Stored data START

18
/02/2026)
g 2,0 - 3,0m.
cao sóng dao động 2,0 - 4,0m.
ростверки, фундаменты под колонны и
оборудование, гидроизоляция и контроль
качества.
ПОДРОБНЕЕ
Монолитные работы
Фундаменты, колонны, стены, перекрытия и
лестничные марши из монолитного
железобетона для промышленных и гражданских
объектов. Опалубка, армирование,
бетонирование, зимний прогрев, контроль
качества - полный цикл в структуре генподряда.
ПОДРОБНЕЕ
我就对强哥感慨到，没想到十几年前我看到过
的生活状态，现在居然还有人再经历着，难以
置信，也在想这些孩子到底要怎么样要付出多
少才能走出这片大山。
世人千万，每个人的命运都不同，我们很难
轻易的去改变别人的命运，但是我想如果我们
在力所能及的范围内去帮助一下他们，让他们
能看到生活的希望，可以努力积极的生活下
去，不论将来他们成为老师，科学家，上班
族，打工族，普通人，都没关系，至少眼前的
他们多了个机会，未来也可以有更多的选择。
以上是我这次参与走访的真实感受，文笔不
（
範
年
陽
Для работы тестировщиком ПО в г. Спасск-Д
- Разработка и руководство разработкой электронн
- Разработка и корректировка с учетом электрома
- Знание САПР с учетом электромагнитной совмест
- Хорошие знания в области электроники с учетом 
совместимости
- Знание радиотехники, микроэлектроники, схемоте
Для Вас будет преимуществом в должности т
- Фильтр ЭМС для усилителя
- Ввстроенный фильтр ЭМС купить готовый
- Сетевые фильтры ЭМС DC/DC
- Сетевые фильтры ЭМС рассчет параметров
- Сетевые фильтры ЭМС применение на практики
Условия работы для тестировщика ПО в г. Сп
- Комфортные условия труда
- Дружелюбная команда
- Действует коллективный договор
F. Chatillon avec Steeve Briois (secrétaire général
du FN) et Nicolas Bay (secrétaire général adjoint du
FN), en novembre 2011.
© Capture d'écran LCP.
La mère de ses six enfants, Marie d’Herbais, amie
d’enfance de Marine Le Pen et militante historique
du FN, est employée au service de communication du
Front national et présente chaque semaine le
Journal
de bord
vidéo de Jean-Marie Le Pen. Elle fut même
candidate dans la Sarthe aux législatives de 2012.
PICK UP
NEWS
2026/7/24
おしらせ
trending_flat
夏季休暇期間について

Stored data END

> Problem to solve
Identify each line in the records above containing the word "колонны"; copy those lines.

> Solution below
ростверки, фундаменты под колонны и
Фундаменты, колонны, стены, перекрытия и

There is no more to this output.